60'larda yaşamadım, o bayıldığım evlerde oturmadım. bazı arkadaşlarımın olduğu gibi, çocukluğumdan kalma da olsa bulanık anılarım bile yok. 

ama AKM'yle var. hem de ne çok var. 
ilkokul boyunca neredeyse her cuma akşamı ananem ve dedemle senfoni konserlerine sürüklendim. allah biliyo ne ıstıraptı. ilkokul çocuğu ne anlar senfoniden, klasik müzikten, benim o ara tek dinlediğim şey Yonca Evcimik. okul bitmiş, istiklal marşını söylemişiz, önümüzde koca haftasonu, ama benim önümde atlatmam gereken bir sınav daha var. yaş ortalamasının 82 olduğu o kocaman, bana o zamanlar daha da dev gibi gelen o salonun koltuklarında ananem, dedem ve her hafta orada görüştükleri arkadaşlarıyla otur, artık bahtına ne çıkarsa, dinle. bir keresinde walkman'le kaset dinlemeye kalkışmıştım da dedem yakalamıştı beni. düşünüyorum da şimdi ne cesaret, ama hak da veriyorum, çünkü ne eziyet.
o senfoni gecelerinden sonra çok sık yine gittim tabi AKM'ye, aklım bişeylere biraz daha erdiğinde, hatta arkadaşlarımızı dinlemeye, tiyatro izlemeye. o güzelim merdivenlerini çıktım, konserler bitti, kimbilir kaç kere kalabalıkla ağır ağır indim. soldaki merdivenlerden çıkarken duvarda oyuncuların siyah beyaz resimleri vardı, çocukken gülriz sururi'ye takılırdı gözüm, hep korkardım. sağdaki yuvarlak merdivenleri severdim ben, havada yürür gibiydin, uçar gibi çıkardın oradan.

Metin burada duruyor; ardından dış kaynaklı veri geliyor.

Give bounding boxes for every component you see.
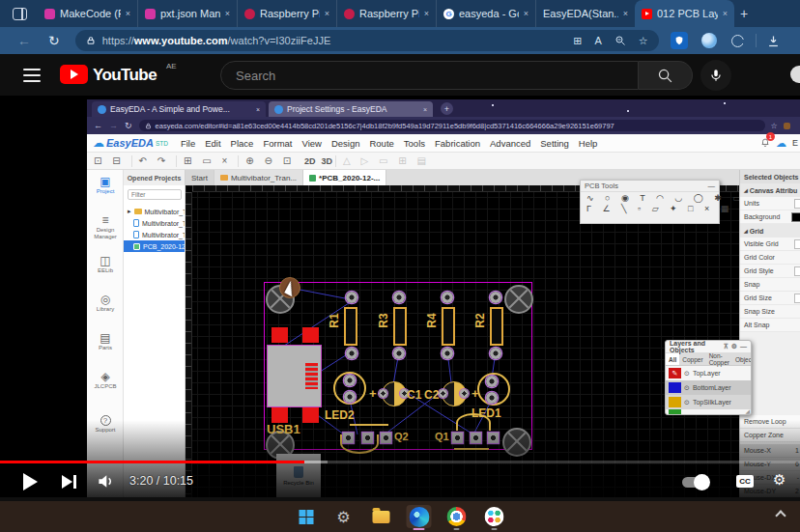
search-input[interactable]: [236, 69, 638, 83]
recorded-address-bar: ← → ↻ easyeda.com/editor#id=a81e63ced00e…: [87, 117, 800, 134]
volume-icon[interactable]: [97, 472, 115, 490]
voice-search-button[interactable]: [700, 60, 731, 91]
rail-item-library: ◎Library: [87, 294, 124, 313]
silkscreen-ref: R1: [328, 313, 341, 327]
raspberry-favicon: [344, 9, 355, 19]
rail-item-design-manager: ≡Design Manager: [87, 214, 124, 240]
downloads-icon[interactable]: [766, 34, 781, 48]
browser-tab-makecode[interactable]: MakeCode (P) ×: [38, 0, 137, 27]
player-controls: 3:20 / 10:15 CC ⚙: [0, 465, 800, 497]
prop-row-grid-style: Grid Style: [740, 265, 800, 278]
microphone-icon: [709, 69, 723, 82]
close-icon[interactable]: ×: [424, 9, 429, 18]
autoplay-toggle[interactable]: [682, 477, 707, 488]
pad: [490, 348, 501, 359]
resistor-footprint: [490, 307, 503, 346]
folder-icon: [220, 175, 228, 181]
next-button[interactable]: [62, 475, 72, 489]
lock-icon: [86, 36, 96, 45]
tab-title: Project Settings - EasyEDA: [287, 104, 386, 114]
browser-tab-google[interactable]: G easyeda - Goo... ×: [436, 0, 535, 27]
browser-tab-pxtjson[interactable]: pxt.json Manu... ×: [137, 0, 237, 27]
close-icon[interactable]: ×: [524, 9, 529, 18]
search-button[interactable]: [639, 61, 693, 90]
eelib-icon: ◫: [87, 255, 124, 267]
youtube-logo-text[interactable]: YouTube: [93, 66, 157, 85]
settings-gear-icon[interactable]: ⚙: [773, 471, 786, 489]
profile-avatar[interactable]: [701, 33, 717, 48]
running-indicator: [492, 528, 498, 530]
project-icon: ▣: [87, 176, 124, 188]
start-button[interactable]: [294, 505, 319, 528]
pad: [460, 389, 469, 398]
tree-schematic-row: Multivibrator_Tr...: [124, 229, 185, 240]
pad: [379, 389, 387, 398]
new-tab-button[interactable]: +: [740, 6, 748, 21]
clipboard-icons: ⊞ ▭ ×: [184, 155, 231, 166]
file-explorer-app[interactable]: [369, 505, 394, 528]
browser-tab-youtube-active[interactable]: 012 PCB Layo... ×: [635, 0, 734, 27]
easyeda-edition: STD: [156, 140, 168, 147]
mounting-hole: [504, 285, 533, 314]
url-field[interactable]: https://www.youtube.com/watch?v=I30ziiFe…: [75, 30, 659, 51]
makecode-favicon: [145, 9, 156, 19]
pad: [490, 292, 501, 303]
settings-app[interactable]: ⚙: [331, 505, 357, 528]
tray-chevron-icon[interactable]: [775, 510, 786, 520]
pad: [442, 348, 453, 359]
play-button[interactable]: [23, 473, 38, 490]
prop-row-background: Background: [740, 210, 800, 224]
close-icon[interactable]: ×: [723, 9, 728, 18]
tab-overview-icon[interactable]: [13, 8, 27, 20]
raspberry-favicon: [244, 9, 255, 19]
layers-tab-copper: Copper: [679, 353, 705, 365]
schematic-doc-icon: [133, 219, 139, 227]
chrome-icon: [447, 507, 467, 526]
zoom-out-icon[interactable]: [614, 35, 626, 46]
split-screen-icon[interactable]: ⊞: [573, 35, 582, 47]
menu-file: File: [181, 138, 195, 149]
close-icon: ×: [256, 106, 260, 113]
usb-pad: [302, 327, 319, 343]
browser-tab-easyeda[interactable]: EasyEDA(Stan... ×: [535, 0, 635, 27]
pcb-doc-icon: [309, 175, 316, 182]
video-player[interactable]: EasyEDA - A Simple and Powe... × Project…: [0, 96, 800, 497]
pad: [346, 292, 357, 303]
polarity-plus: +: [369, 386, 377, 401]
progress-bar[interactable]: [0, 461, 800, 463]
view-3d-button: 3D: [322, 156, 333, 166]
tree-caret-icon: ▸: [128, 208, 131, 215]
browser-tab-raspberry-1[interactable]: Raspberry Pi H... ×: [237, 0, 336, 27]
youtube-logo-icon[interactable]: [60, 65, 88, 84]
tab-title: Raspberry Pi H...: [260, 8, 320, 19]
browser-essentials-icon[interactable]: [731, 35, 744, 47]
value-box: [794, 239, 800, 249]
close-icon[interactable]: ×: [325, 9, 329, 18]
design-manager-icon: ≡: [87, 214, 124, 227]
read-aloud-icon[interactable]: A: [595, 35, 602, 46]
close-icon[interactable]: ×: [126, 9, 130, 18]
chrome-app[interactable]: [444, 505, 470, 528]
edge-app-active[interactable]: [407, 505, 432, 528]
view-2d-button: 2D: [304, 156, 316, 166]
browser-tab-raspberry-2[interactable]: Raspberry Pi D... ×: [336, 0, 436, 27]
slack-app[interactable]: [482, 505, 507, 528]
menu-setting: Setting: [540, 138, 569, 149]
prop-row-units: Units: [740, 197, 800, 210]
easyeda-menubar: ☁ EasyEDA STD File Edit Place Format Vie…: [87, 134, 800, 153]
favorite-star-icon[interactable]: ☆: [639, 35, 648, 47]
close-icon: ×: [423, 106, 427, 113]
shield-lock-icon[interactable]: [671, 32, 688, 49]
search-bar[interactable]: [220, 61, 639, 90]
hamburger-menu-icon[interactable]: [23, 69, 41, 70]
close-icon[interactable]: ×: [623, 9, 628, 18]
back-icon[interactable]: ←: [17, 33, 31, 48]
selected-objects-header: Selected Objects: [740, 170, 800, 183]
pcb-tool-icons-row2: Γ ∠ ╲ ▫ ▱ ✦ □ × ▦: [581, 203, 719, 213]
captions-button[interactable]: CC: [736, 475, 754, 488]
pad: [442, 292, 453, 303]
usb-pin-pads: [305, 363, 318, 389]
refresh-icon[interactable]: ↻: [48, 33, 60, 48]
close-icon[interactable]: ×: [225, 9, 230, 18]
edge-icon: [409, 507, 429, 527]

durup dururken bunları anmam, yazmamın bir sebebi var elbet. o merdivenlerin, balkonların, fuayenin şimdiki halinin bazı fotoğraflarını gördüm demin. tahmin ediyordum tabi neye benzediğini. gördüğüm şey tam da tahmin ettiğim gibi, bitikti. hırpalanmış, tartaklanmış, yılların öfkesi, nefretiyle tekmelenmişti elimizden alınan onlarca şey gibi. bir sinema, bir profiterolcu, 3-5 ağaç gibi görünseler de hepimizin çocukluğu, gençliği, özgürlüğü, sesi nefesiydi hepsi. şimdi diyorum ki, keşke o bana eziyet gibi gelen, kimbilir kaç cuma girip çıktığım o kapının önünde, o kocaman insanların arasında küçük küçük çıktığım merdivenlerde, o sıkıla sıkıla beklediğim fuayede, o walkman dinlemeye kalkıştığım salonun koltuklarında bir fotoğrafım olsaymış. bu şehirde yarın ne göreceğimizi, ne göremeyeceğimizi asla kestiremezken, bugünlerim ve yarınlarım için, akm'yle bir fotoğrafımız kalsaymış.

bu yazıya başlarken aklımdan geçen bulduğum fotoğrafları buraya koymaktı, yapamadım. onca çirkinliği, bir de buraya taşıyamadım. sadece bir tanesini, kronolojik düzeni anlatması açısından koydum. bugün senin olanın yarın kimin olacağını bilememek, hangi adımının son olacağını kestirememek, ama yine de sahip olduklarının kıymetini bilmek ve şikayet etmek yerine keyfini sürmek, bize sıklıkla verilen hayat dersleriydi hep. şimdi o dersleri yaşadığımız şehir için tekrar hatırlamamız gerekiyor. pencerenizden görünen ağaca bir kez daha bakın, her gün önünden geçtiğiniz o eski apartmana da. istiklal'de başınızı kaldırıp yürüyün, o balkonları unutmayın, bazı ara sokaklarda ise yerdeki arnavut kaldırmlarından kaldırmayın gözlerinizi.

 çünkü bu şehirde neyi en son görüşünüz, asla bilemezsiniz.